等電位ボンディングの意味および必要性、等電位ボンディングできない場合の対応策などについて教えて下さい。
建物への落雷時には、建物内部の金属製部材や設備機器間で電位差が発生し、火花放電の発生や感電の危険性、または設備機器類の絶縁破壊の危険性などが生じます。また近傍への落雷時に建物に引き込まれている電力線や通信線、接地線を通じて雷サージ(雷の影響により発生する異常電圧・電流)が侵入し、電気・電子機器類の絶縁破壊を生じる場合があります。
等電位ボンディングは、JIS Z 9290-3 における「内部雷保護システム」と JIS Z 9290-4 の「電気設備の保護」にまたがって関連する考え方になります。具体的には電位差を抑制するために建物内の金属製部材や設備機器間を、直接、導体等により接続して「等電位化(等電位ボンディング)」を図ります。ただし、
① 電力線、通信線など常時電気が流れている回路は勿論、直接導体を接続することはできません。(短絡、地絡に至る)
このような直接的に等電位ボンディングできない箇所は、SPD(Surge Protective Device : サージ防護デバイス)という「常時は絶縁状態であり、雷サージのような異常電圧の発生時のみ動作(導通)しサージ電流を放流する」機能を持つデバイスを介して接地システムに接続します。
② またB種接地極やその他、単独接地する必要のある個別の機能用接地極がある場合も、直接導体を接地システムに接続し、等電位ボンディングを図る訳にいきません。
このような場合には接地間用の SPD を用いて接地極間を接続し、雷サージによる電位差が発生した場合にのみ接地極間を短絡(接続)させる方法が効果的です。
このように、直接的にボンディング出来ない箇所が電気設備には必ず存在するため、① ② に示す SPD を用いた等電位化の考え方が必要になります。また、「電気設備技術基準の解釈」第18条や、その他関連箇所も確認します。
ちなみに SPD は Surge Protective Device の略称であり従来から「避雷器」「保安器」「アレスタ」などと呼ばれていた雷保護装置の内、JIS C 5381-11(低圧電源用SPD)、JIS C 5381-21(通信用SPD)に準拠して設計・製作されたものの総称になります。

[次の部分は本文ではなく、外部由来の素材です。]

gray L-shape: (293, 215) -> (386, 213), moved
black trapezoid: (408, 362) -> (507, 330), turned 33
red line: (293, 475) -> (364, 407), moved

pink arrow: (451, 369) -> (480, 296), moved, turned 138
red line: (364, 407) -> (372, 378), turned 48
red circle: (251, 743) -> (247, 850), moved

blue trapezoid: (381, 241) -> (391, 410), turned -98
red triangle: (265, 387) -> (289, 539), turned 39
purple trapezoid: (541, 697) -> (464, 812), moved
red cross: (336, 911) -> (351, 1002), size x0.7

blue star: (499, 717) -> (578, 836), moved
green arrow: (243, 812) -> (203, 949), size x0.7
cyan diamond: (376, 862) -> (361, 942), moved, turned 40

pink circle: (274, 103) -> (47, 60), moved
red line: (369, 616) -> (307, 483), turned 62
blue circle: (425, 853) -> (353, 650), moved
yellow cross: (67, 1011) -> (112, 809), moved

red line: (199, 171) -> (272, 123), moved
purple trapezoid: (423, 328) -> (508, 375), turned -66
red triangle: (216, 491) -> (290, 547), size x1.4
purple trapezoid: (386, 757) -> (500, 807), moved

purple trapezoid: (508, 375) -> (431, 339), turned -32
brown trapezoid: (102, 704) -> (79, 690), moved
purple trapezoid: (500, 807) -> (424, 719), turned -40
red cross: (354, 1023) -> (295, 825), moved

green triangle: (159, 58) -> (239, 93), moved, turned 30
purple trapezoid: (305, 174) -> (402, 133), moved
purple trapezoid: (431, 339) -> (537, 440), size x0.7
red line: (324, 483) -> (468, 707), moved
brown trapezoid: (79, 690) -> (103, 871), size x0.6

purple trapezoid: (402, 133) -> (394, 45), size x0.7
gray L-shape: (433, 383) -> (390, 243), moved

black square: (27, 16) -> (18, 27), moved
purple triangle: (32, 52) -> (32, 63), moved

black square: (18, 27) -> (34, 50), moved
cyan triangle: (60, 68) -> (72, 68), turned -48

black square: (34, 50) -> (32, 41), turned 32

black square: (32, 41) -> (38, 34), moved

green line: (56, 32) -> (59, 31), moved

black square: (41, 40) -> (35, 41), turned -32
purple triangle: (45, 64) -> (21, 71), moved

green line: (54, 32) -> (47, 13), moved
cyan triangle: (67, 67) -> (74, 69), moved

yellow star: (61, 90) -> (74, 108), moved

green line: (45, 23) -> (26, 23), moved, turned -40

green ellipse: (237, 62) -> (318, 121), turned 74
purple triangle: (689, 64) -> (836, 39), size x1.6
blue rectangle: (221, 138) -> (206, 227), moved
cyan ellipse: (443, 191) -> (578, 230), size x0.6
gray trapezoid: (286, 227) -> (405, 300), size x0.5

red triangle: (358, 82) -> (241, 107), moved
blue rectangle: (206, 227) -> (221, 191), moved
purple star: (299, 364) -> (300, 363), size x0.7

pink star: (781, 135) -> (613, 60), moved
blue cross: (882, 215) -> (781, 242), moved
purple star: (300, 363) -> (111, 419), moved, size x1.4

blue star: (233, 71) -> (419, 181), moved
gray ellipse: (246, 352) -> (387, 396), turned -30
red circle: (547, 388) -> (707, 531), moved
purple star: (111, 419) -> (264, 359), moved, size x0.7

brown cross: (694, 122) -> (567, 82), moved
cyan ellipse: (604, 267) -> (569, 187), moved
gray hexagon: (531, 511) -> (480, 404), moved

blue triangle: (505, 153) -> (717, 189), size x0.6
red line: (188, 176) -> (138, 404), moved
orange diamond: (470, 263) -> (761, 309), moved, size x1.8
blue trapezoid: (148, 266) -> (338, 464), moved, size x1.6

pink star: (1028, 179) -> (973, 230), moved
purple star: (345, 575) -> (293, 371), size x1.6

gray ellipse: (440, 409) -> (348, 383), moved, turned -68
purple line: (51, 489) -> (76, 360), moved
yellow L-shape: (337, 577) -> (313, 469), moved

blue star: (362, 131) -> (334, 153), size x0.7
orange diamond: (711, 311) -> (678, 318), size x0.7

「JIS Z 9290-4:雷保護-第4部 : 建築物等内の電気及び電子システム」などを参考に電力線、通信線など侵入経路ごとに発生する雷サージの大きさ、保護対象機器の耐電圧を考慮して SPD を選定し、LPZ (Lightning Protection Zone : 雷保護ゾーン) の考え方を採用して多段階に設置することが効果的といえます。